We expected very little but how wrong we were, thanks to a catalogue of disasters, an under-rehearsed cast who were going through the motions for an audience that they knew did not want to be there, and to that same, splendid director who tended to be a bit literal in his interpretation of the text. The play bumped along with not much going wrong until we got to the dagger scene. There really was a dagger before him! At least, it was before him until the (relatively) invisible cord from which it was suspended broke and the dagger thudded to the stage.

Fast forward to the second entrance of Banquo’s Ghost in the banquet scene. Macbeth rose dramatically from his throne and hurled his goblet back over his shoulder. It vanished offstage, hit something and re-appeared travelling at speed in the opposite direction to bounce off the skull of an unfortunate courtier.

In due course, we had the murder of McDuff’s family. In his wisdom, the director had chosen the most buxom of the female cast to play the son. In the middle of the scene, all of the bindings that were holding her breasts flat snapped simultaneously and she literally busted out of the top half of her costume to deafening cheers.

We had scarcely settled down when along came the sleep walking scene. This time the director’s business was to have Lady MacBeth walking down a flight of steps while she outed her damned spot. Half way down she caught the train of her dress on a nail and could not free herself. The whole flight of steps started to rock and, by the time the doctor had summoned up the presence of mind to cross the stage and pull her hem free she had delivered her exit line of ‘To Bed’ about fifteen times and with ever increasing hysteria.
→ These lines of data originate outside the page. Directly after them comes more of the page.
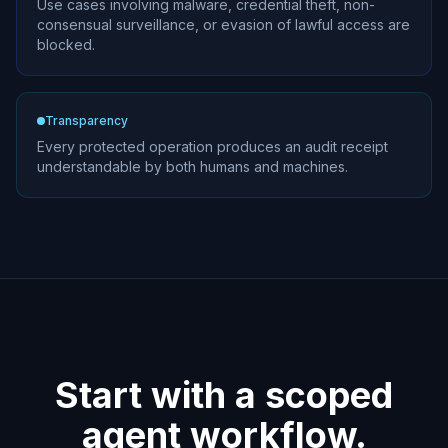
Use cases involving malware, credential theft, non-
consensual surveillance, or evasion of lawful access are
blocked.
Transparency
Every protected operation produces an audit receipt
understandable by both humans and machines.
Start with a scoped
agent workflow.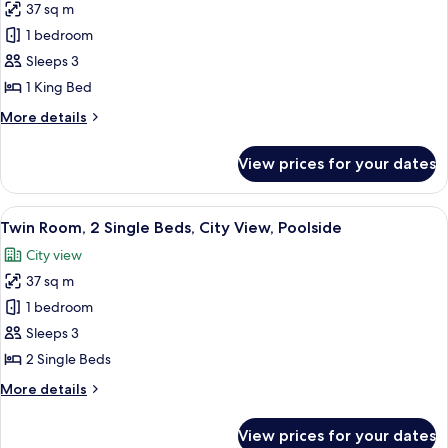
Corner
37 sq m
for
Room,
1 bedroom
1
Sleeps 3
King
1 King Bed
Bed,
More
More details
City
details
View,
for
View prices for your dates
Room,
Poolside
1
King
View
A hotel room with two beds, a sofa, a 
7
Bed,
Twin Room, 2 Single Beds, City View, Poolside
all
City
City view
View,
photos
Poolside
37 sq m
for
Twin
1 bedroom
Room,
Sleeps 3
2
2 Single Beds
Single
More
More details
Beds,
details
City
for
View prices for your dates
Twin
View,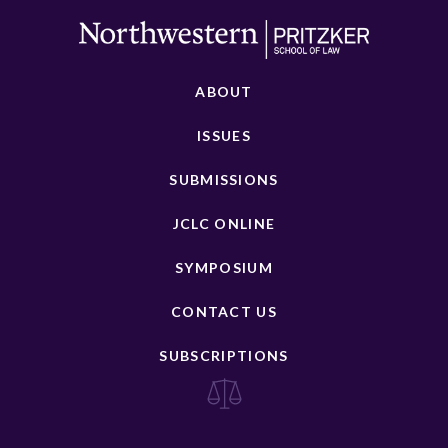
ABOUT
ISSUES
SUBMISSIONS
JCLC ONLINE
SYMPOSIUM
CONTACT US
SUBSCRIPTIONS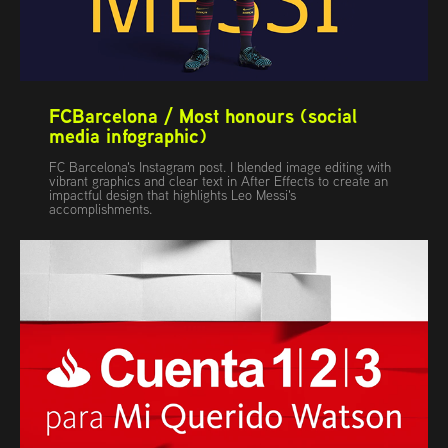
FCBarcelona / Most honours (social 
media infographic)
FC Barcelona's Instagram post. I blended image editing with
vibrant graphics and clear text in After Effects to create an
impactful design that highlights Leo Messi's
accomplishments.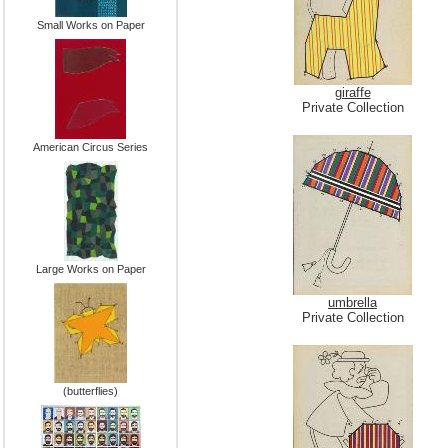
Small Works on Paper
giraffe
Private Collection
American Circus Series
Large Works on Paper
umbrella
Private Collection
(butterflies)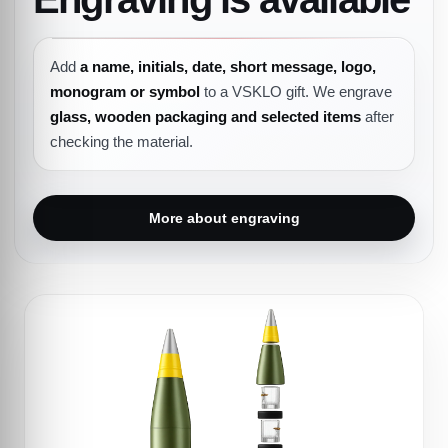
Add
a name, initials, date, short message, logo,
monogram or symbol
to a VSKLO gift. We engrave
glass, wooden packaging and selected items
after
checking the material.
More about engraving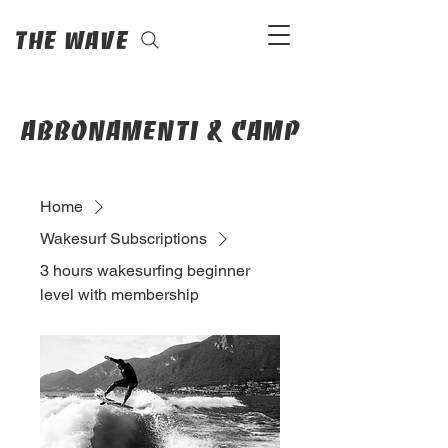
The Wave
abbonamenti & camp
Home
Wakesurf Subscriptions
3 hours wakesurfing beginner
level with membership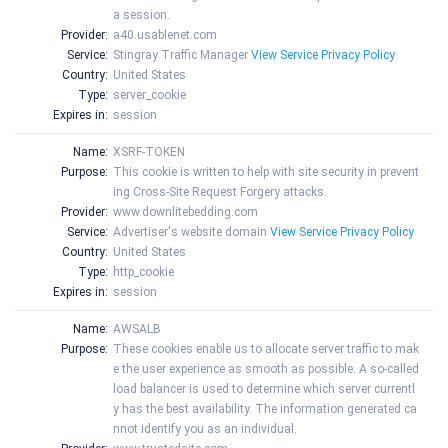
a session.
Provider:
a40.usablenet.com
Service:
Stingray Traffic Manager
View Service Privacy Policy
Country:
United States
Type:
server_cookie
Expires in:
session
Name:
XSRF-TOKEN
Purpose:
This cookie is written to help with site security in prevent
ing Cross-Site Request Forgery attacks.
Provider:
www.downlitebedding.com
Service:
Advertiser's website domain
View Service Privacy Policy
Country:
United States
Type:
http_cookie
Expires in:
session
Name:
AWSALB
Purpose:
These cookies enable us to allocate server traffic to mak
e the user experience as smooth as possible. A so-called
load balancer is used to determine which server currentl
y has the best availability. The information generated ca
nnot identify you as an individual.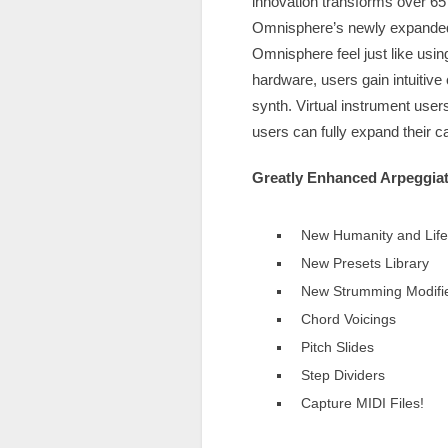
innovation transforms over 65
Omnisphere’s newly expanded s
Omnisphere feel just like usi
hardware, users gain intuitive
synth. Virtual instrument use
users can fully expand their c
Greatly Enhanced Arpeggiat
New Humanity and Life 
New Presets Library
New Strumming Modifi
Chord Voicings
Pitch Slides
Step Dividers
Capture MIDI Files!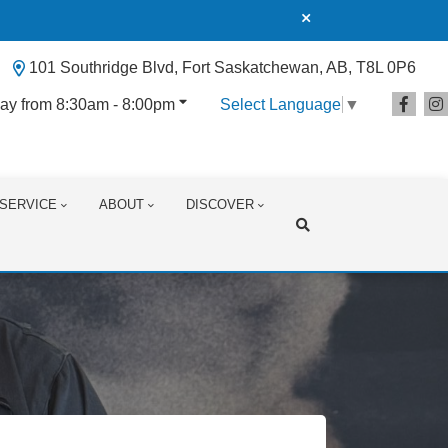
101 Southridge Blvd, Fort Saskatchewan, AB, T8L 0P6
ay from 8:30am - 8:00pm
Select Language
▼
SERVICE
ABOUT
DISCOVER
Search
And so to the climactic sword fight. Macbeth took a mighty swipe at McDuff’s blade and his own sword bent at right angles. He raised his shield in front of his face, put the sword behind him and tensed it against the stage, trying to straighten it. At this point, the whole thing got to him and he corpsed. He laughed so much that his wig fell off. Eventually he recovered, and exited to meet his death. The curtain fell and the entire cast, particularly McDuff’s son, received a five minute standing ovation. The great O’Halloran then made a short speech. The gist of it was that, if we were going to answer the Macbeth question in the forthcoming Higher exam, we should remember to say that it was one of Shakespeare’s tragedies, despite the compelling evidence to the contrary that they had given us that memorable afternoon.

Comments from MyT

SQ
I loved this: I can imagine just how it went! The thing is, though, that it was memorable – and for an audience of schoolchildren, that is probably far more important than authenticity!

Stefania
This really had me laughing out loud! Memories of similar school performances of the bard flooded back. Thank you so much!

Reminds me of an amateur performance I was in of Tchaikovsky’s The Queen of Spades, in which the hero leaps onto the banks of the river Neva, which promptly trundled off into the wings…’

marya
What a great post … yes , reminds me of other ‘tragedies’ witnessed and acted in at school . very , very funny . Thank you for the laughter … :

Me

‘squarepeg, Stefania Kaznowska and MARYA. I am really grateful for your kind comments on my first blog.

It has taken a couple of months for me to summon up the courage to blog on MyT and I am also grateful to Coldwaterjohn for providing the spark that finally lit the fuse.

I posted the blog this morning and went off to work. It has been a long day as I wondered if anybody had commented on it. It was a real tonic when I came back home, logged on and found that you had.’